Cassowary is an algorithm that computes flexible, responsive layouts quickly without resorting to piles of imperative code. Just describe the preferred relationships between values, noting which constraints are more important than others, and Cassowary figures out an optimal solution based on the current inputs. When the inputs or constraints change, Cassowary is particularly efficient at computing a new answer quickly based on the last-known solution. These properties together make it ideal for use in layout systems -- indeed, it's the algorithm at the center of Apple's new automatic layout system for Cocoa.

This repo hosts an improved version of Greg Badros's port of the Cassowary hierarchial constraint toolkit to JavaScript.

This version dramatically improves the performance of the original translation, removes external library dependencies, and improves hackability. The solver core can now be used inside web workers, at the command line, and directly in modern browsers.

For civil discussion of this port and constraint-based UIs, join the Overconstrained mailing list.

Constraint solvers are iterative algorithms that work towards ever more ideal solutions, often using some variant of Dantzig's simplex method. They are primarialy of interest in situations where it's possible to easily set up a set of rules which you would like a solution to adhere to, but when it is very difficult to consider all of the possible solutions yourself.

Cassowary and other hierarchial constraint toolkits add a unique mechanism for deciding between sets of rules that might conflict in determining which of a set of possible solutions are "better". By allowing constraint authors to specify weights for the constraints, the toolkit can decide in terms of stronger constraints over weaker ones, allowing for more optimal solutions. These sorts of situations arise all the time in UI programming; e.g.: "I'd like this to be it's natural width, but only if that's smaller than 600px, and never let it get smaller than 200px". Constraint solvers offer a way out of the primordial mess of nasty conditionals and brittle invalidations.

If all of this sounds like it's either deeply esoteric or painfully academic, you might start by boning up on what optimizers like this do and what they're good for. I recommend John W. Chinneck's "Practical Optimization: A Gentle Introduction" and the Cassowary paper that got me into all of this: "Constraint Cascading Style Sheets for the Web"
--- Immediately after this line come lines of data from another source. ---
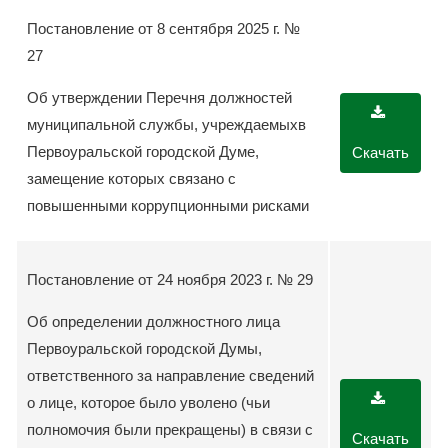
Постановление от 8 сентября 2025 г. №
27
Об утверждении Перечня должностей
муниципальной службы, учреждаемыхв
Первоуральской городской Думе,
Скачать
замещение которых связано с
повышенными коррупционными рисками
Постановление от 24 ноября 2023 г. № 29
Об определении должностного лица
Первоуральской городской Думы,
ответственного за направление сведений
о лице, которое было уволено (чьи
полномочия были прекращены) в связи с
Скачать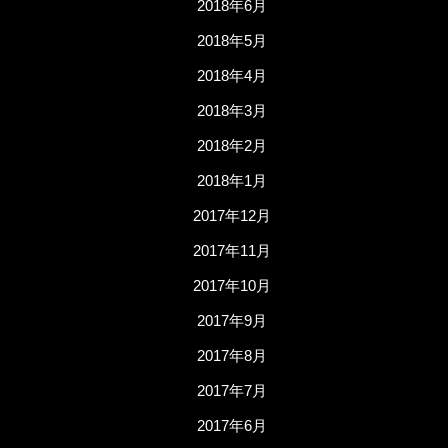
2018年6月
2018年5月
2018年4月
2018年3月
2018年2月
2018年1月
2017年12月
2017年11月
2017年10月
2017年9月
2017年8月
2017年7月
2017年6月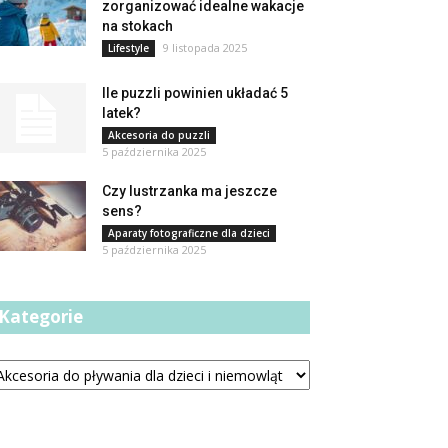
zorganizować idealne wakacje
na stokach
9 listopada 2025
Lifestyle
Ile puzzli powinien układać 5
latek?
Akcesoria do puzzli
5 października 2025
Czy lustrzanka ma jeszcze
sens?
Aparaty fotograficzne dla dzieci
5 października 2025
Kategorie
tegorie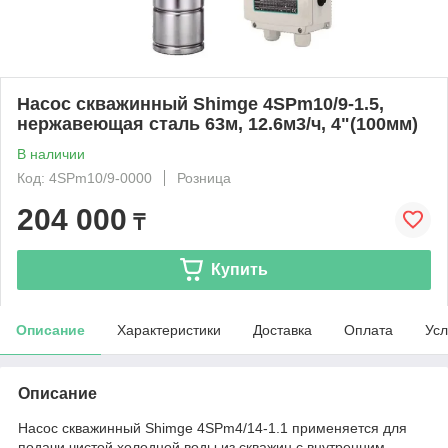
Насос скважинный Shimge 4SPm10/9-1.5,
нержавеющая сталь 63м, 12.6м3/ч, 4"(100мм)
В наличии
Код: 4SPm10/9-0000
Розница
204 000
₸
Купить
Описание
Характеристики
Доставка
Оплата
Усл
Описание
Насос скважинный Shimge 4SPm4/14-1.1 применяется для
подачи чистой холодной воды из скважин с внутренним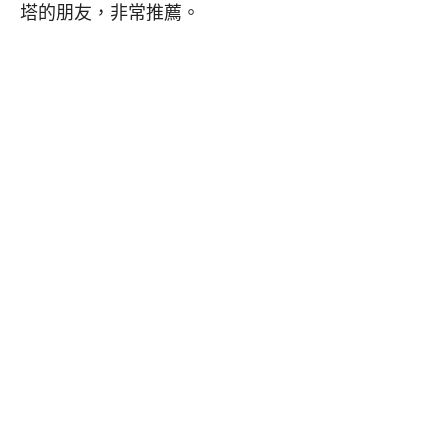
塔的朋友，非常推薦。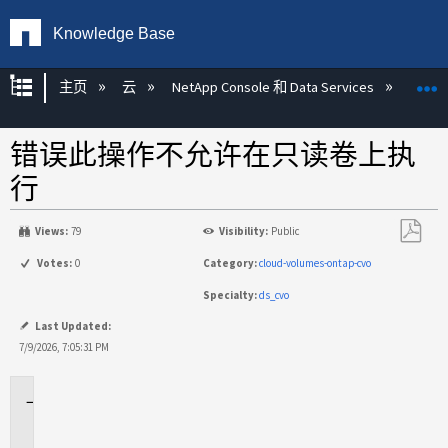
Knowledge Base
扩展/隐缩全局层次
主页
云
NetApp Console 和 Data Services
NetAp
错误此操作不允许在只读卷上执
行
Views:
79
Visibility:
Public
另
Votes:
0
Category:
cloud-volumes-ontap-cvo
存
Specialty:
ds_cvo
为
PDF
Last Updated:
7/9/2026, 7:05:31 PM
适
用
于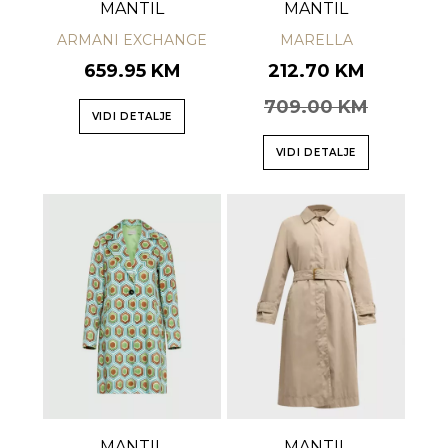
MANTIL
MANTIL
ARMANI EXCHANGE
MARELLA
659.95 KM
212.70 KM
709.00 KM
VIDI DETALJE
VIDI DETALJE
MANTIL
MANTIL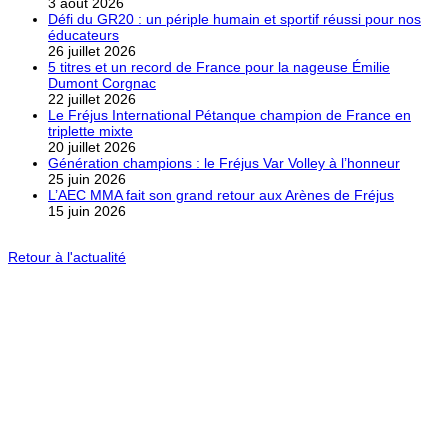
3 août 2026
Défi du GR20 : un périple humain et sportif réussi pour nos
éducateurs
26 juillet 2026
5 titres et un record de France pour la nageuse Émilie
Dumont Corgnac
22 juillet 2026
Le Fréjus International Pétanque champion de France en
triplette mixte
20 juillet 2026
Génération champions : le Fréjus Var Volley à l’honneur
25 juin 2026
L’AEC MMA fait son grand retour aux Arènes de Fréjus
15 juin 2026
Retour à l'actualité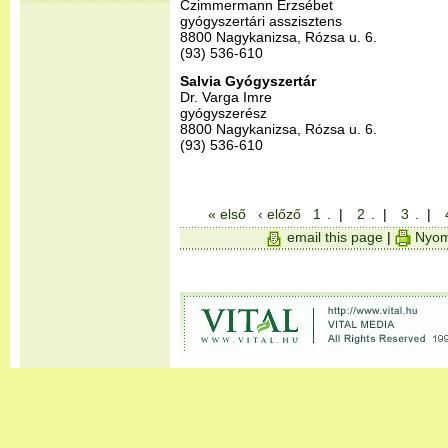
Czimmermann Erzsébet
gyógyszertári asszisztens
8800 Nagykanizsa, Rózsa u. 6.
(93) 536-610
Salvia Gyógyszertár
Dr. Varga Imre
gyógyszerész
8800 Nagykanizsa, Rózsa u. 6.
(93) 536-610
« első
‹ előző
1
. |
2
. |
3
. |
email this page
|
Nyom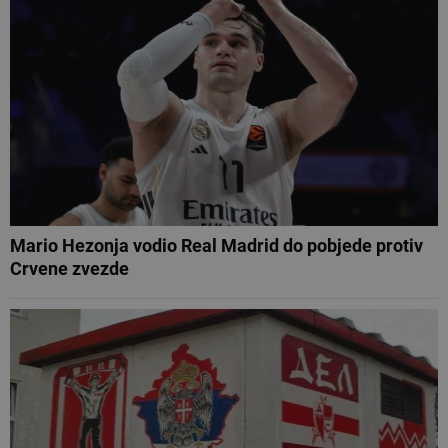
Mario Hezonja vodio Real Madrid do pobjede protiv
Crvene zvezde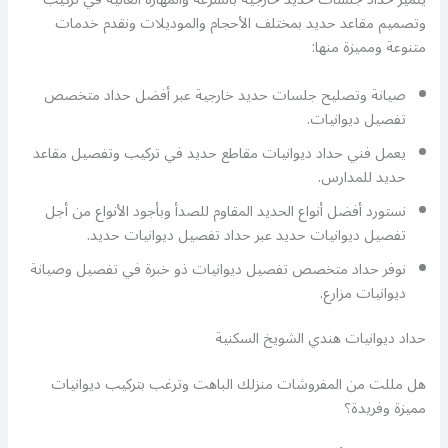
وتصميم مقاعد حديد بمختلف الأحجام والموديلات ونقدم خدمات
متنوعة ومميزة منها:
صيانة وتصليح جلسات حديد خارجية عبر أفضل حداد متخصص
تفصيل ديوانيات.
يعمل فني حداد ديوانيات مقاطع حديد في تركيب وتفصيل مقاعد
حديد للمدارس.
نستورد أفضل أنواع الحديد المقاوم للصدأ وبأجود الأنواع من أجل
تفصيل ديوانيات حديد عبر حداد تفصيل ديوانيات حديد.
نوفر حداد متخصص تفصيل ديوانيات ذو خبرة في تفصيل وصيانة
ديوانيات مزارع.
حداد ديوانيات هندي الشويخ السكنية
هل مللت من المفروشات منزلك الباهت وترغب بتركيب ديوانيات
مميزة وفريدة؟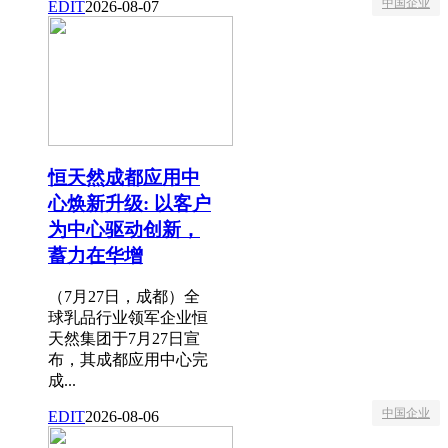
中国企业
EDIT
2026-08-07
恒天然成都应用中
心焕新升级: 以客户
为中心驱动创新，
蓄力在华增
（7月27日，成都）全
球乳品行业领军企业恒
天然集团于7月27日宣
布，其成都应用中心完
成...
中国企业
EDIT
2026-08-06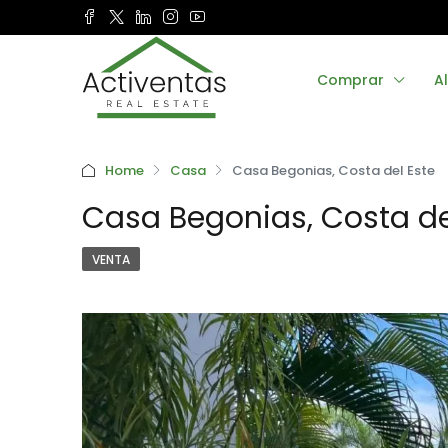
Comprar
Al
Home
Casa
Casa Begonias, Costa del Este
Casa Begonias, Costa de
VENTA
This repo pulls in other Git repositories through submodules. After cloning the repo, run:

$ git submodule init
$ git submodule update
...

To run the tests, point your thorougly modern browser at tests/unittests.html or demos/quad/quaddemo.html. To run from the command line, first, see if they already run without any extra work (they should on most Mac or Linux boxes):

$ cd tests
$ ./run.sh
...

If you get an error like:

$ ./run.sh 
FAILED: No JavaScript Runtime Found! Please install Java or the V8 Shell (d8) and add them to your $PATH

Check out a copy of V8 and building the latest debugging shell:

scons snapshot=on console=readline objectprint=on d8

This make take a while and yes, it requires Scons (which implies a Python dependency) and a sane C++ compiler in your PATH. Now add the directory with the d8 executable to your PATH for running the unit tests.

Then invoke the command-line test runner from inside the test directory:

$ cd tests
$ ./run.sh
...
done adding 63 constraints [500 attempted, 0 exceptions]
time = 0.021
done adding 63 constraints [500 attempted, 0 exceptions]
time = 0.023
Editing vars with indices 70, 56
about to start resolves
done resolves -- now ending edits
total time = 0.325

  number of constraints:             100
  number of solvers:                  10
  numbers of resolves:                50
  tests:                               1
  time to add (ms):                   23
  time to edit (ms):                   5
  time to resolve (ms):               62
  time to edit (ms):                   2
  add time per solver (ms):        0.023
  edit time per solver (ms):        0.25
  resolve time per resolve (ms):   0.124
  time to end edits per solver (ms): 0.1

If you would like to avoid building V8 but have Java installed, a copy of Rhino (js.jar) is included in this repo. run.sh should detect that d8 is not in your path and attempt to fall back to using Rhino to run the tests. If it's not working out of the box, check to ensure that Java is installed and in your PATH.

This refactoring currently runs in:

• Chrome (and Chrome Frame)
• Firefox 9+
• Opera 11+
• Safari 5+
• IE 9+
• Command-line:
  • V8 (d8 shell)
  • JSC (built into OS X)
  • Rhino (Java) js.jar included in checkout

This is an unapolgetically modern reinterpretation optimized for size, low complexity, and speed. And litle else. No, it will not work on old versions of IE -- that's what Chrome Frame is for.

// Log general debugging information
c.debug = [ false || true ]; // default false
// Detailed logging
c.trace = [ false || true ]; // default false
// Verbose logging
c.verbose = [ false || true ]; // default false
// Logging of tableau additions
c.traceAdded = [ false || true ]; // default false
// Logging of ...?
c.GC = [ false || true ]; // default false